When a Node in a Kubernetes cluster crashes or shuts down, it enters the ‘NotReady‘ state in which it can’t be used to run Pods and all stateful Pods running on it become unavailable.
Common reasons of the ‘NotReady‘ error include a lack of resources on the Node, connectivity issue between the Node and the Control Plane, or an error related to a kube-proxy
or kubelet
.
This note shows how to troubleshoot the Kubernetes Node ‘NotReady‘ state.
Cool Tip: How to increase a verbosity of the kubectl
command!
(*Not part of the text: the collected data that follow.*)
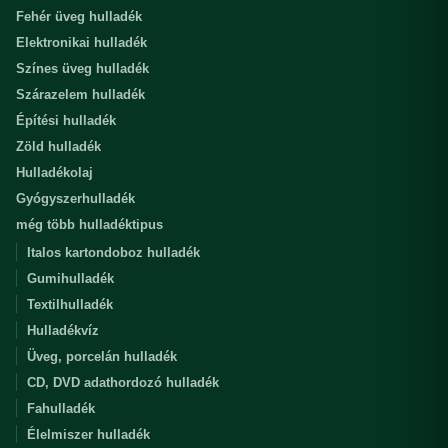
Fehér üveg hulladék
Elektronikai hulladék
Színes üveg hulladék
Szárazelem hulladék
Építési hulladék
Zöld hulladék
Hulladékolaj
Gyógyszerhulladék
még több hulladéktipus
Italos kartondoboz hulladék
Gumihulladék
Textilhulladék
Hulladékvíz
Üveg, porcelán hulladék
CD, DVD adathordozó hulladék
Fahulladék
Élelmiszer hulladék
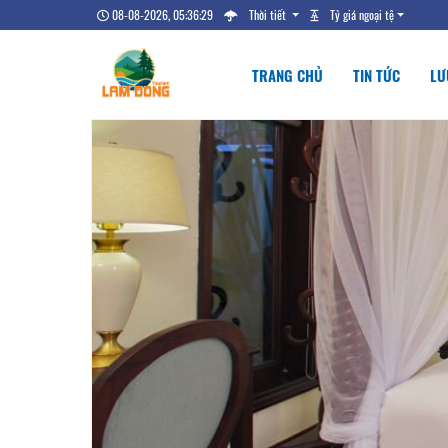
08-08-2026, 05:36:30
Thời tiết
Tỷ giá ngoại tệ
TRANG CHỦ
TIN TỨC
LƯ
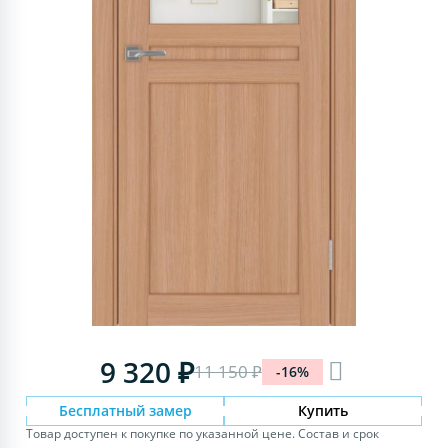
9 320 ₽
11 150 ₽
-16%
Бесплатный замер
Купить
Товар доступен к покупке по указанной цене. Состав и срок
Read more →
Kubernetes Node ‘NotReady’ Troubleshooting
Identify a ‘NotReady’ Node
To identify a Kubernetes Node in the ‘NotReady‘ state, execute:
$ kubectl get nodes
- sample output -
NAME STATUS ROLES AGE VERSION
kuber-master Ready master 12d v1.18.6
kuber-node1 Ready <none> 12d v1.18.6
kuber-node2 Ready,SchedulingDisabled <none> 12d v1.18.6
kuber-node3 NotReady <none> 12d v1.18.6
A Kubernetes Node can be in one of the following states:
Status | Description |
---|---|
Ready | Able to run Pods. |
NotReady | Not operating due to some problem and can’t run Pods. |
SchedulingDisabled | Healthy but has been marked by the cluster as not schedulable. |
Unknown | If the Node controller can’t communicate with the Node, it waits a default of 40 seconds and then sets the Node status to Unknown. |
Kube-Proxy Issue
One of the reasons of the ‘NotReady‘ state of the Node is a kube-proxy
.
The kube-proxy
Pod is a network proxy that must run on each Node.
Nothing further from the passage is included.